Why we have homelessness

You have to be old to remember this: we didn’t always have a lot of homelessness in Canada.

When I worked at the Downtown Eastside Residents Association in Vancouver in the 70s we worked on getting a community centre open, stopping tax buyers from ripping people off, getting sprinklers in single room occupancy hotels. We didn’t work on homelessness because it wasn’t a huge problem in Vancouver. There were no homeless counts then so I can’t tell you exactly how many homeless people there were but my estimate is about one tenth of the 2,138 counted on the streets in Vancouver in 2017 (there are really a lot more than that).

I think there are three factors that have created our current homeless crisis: not enough social housing units are being built that low-income people can afford, welfare isn’t high enough to pay rent and eat, and SRO hotels, the last resort before homelessness, are being gentrified.

Photo credit: @woodwardsmile

Governments stopped building enough social housing

In the 70s and 80s governments built hundreds of units of social housing a year, just in Vancouver. The average number of social housing units per year that opened in Vancouver throughout the 1980s was 767. And in those days low-income people could afford to live in social housing. Rents were set at the welfare shelter allowance, or 30% of your income. Nowadays governments have changed the definition of social housing so most of it excludes low-income people. A study by the Mainlander last year found that low-income people could afford fewer than 10% of Vancouver’s new social housing units. Between 2007 and 2014 the province opened about 200 units of new social housing a year in Vancouver that low-income people can afford – not nearly enough.

Welfare purchasing power fell and welfare became harder to get

Those on welfare who can’t get into social housing have to live in private, market housing; but rates are too low to pay market rents. In 1980, welfare had enough purchasing power that you could afford to pay rent AND eat. If welfare had the same purchasing power now that it had in 1980, it would be $984 per month, not the $610 it is today. In 2002, the Campbell Liberal government made welfare a lot harder to get. They made people wait three weeks between applying and receiving welfare and required people to prove that they had earned a certain amount of money for two years prior to applying. People in need simply can’t get on welfare.

Photo credit: CBC

SRO hotels got gentrified

And back in the 70s and 80s, if you couldn’t get into social housing and couldn’t afford market rent, you could always find a single room occupancy hotel room to rent as a last resort before homelessness. Mostly they cost the welfare shelter allowance. Today, the Carnegie Community Action Project says the average rent for a privately owned and run SRO hotel room, with no kitchen and a washroom down the hall is $548 a month, $163 a month more than the welfare shelter allowance, leaving people on welfare with $2 a day for food and everything else except rent.

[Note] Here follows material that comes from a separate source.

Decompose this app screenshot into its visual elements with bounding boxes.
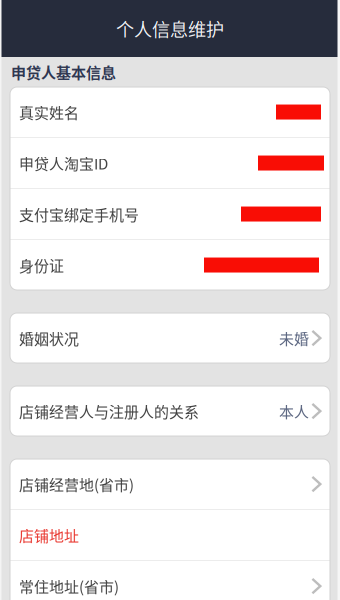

Blaming victims for what government causes

While federal and provincial governments have been busy cutting back on life-saving social programs, their spin doctors have been busy churning out a thinking framework that blames the victims. In 1993, the Federal government basically stopped funding new social housing, with a few little exceptions. In 1996, the Federal Liberal government ended the Canada Assistance Plan which provided provinces with half the funds they needed for welfare. But when Gordon Campbell had to admit that homelessness was going up massively during his term, he set up a task force on “homelessness, mental health and addictions,” as though homelessness was caused by mental health and addiction issues rather than the lack of housing and the inability to afford it which his government, aided by the Feds, had created. People had mental health and addictions issues back in the 70s and 80s, but they also had housing and not a good income, but enough to pay rent and eat.

Ending homelessness is not rocket science. It doesn’t require elaborate studies, outreach workers, partnerships, and services. It requires taxing the rich to build housing and paying welfare rates that are high enough to live on.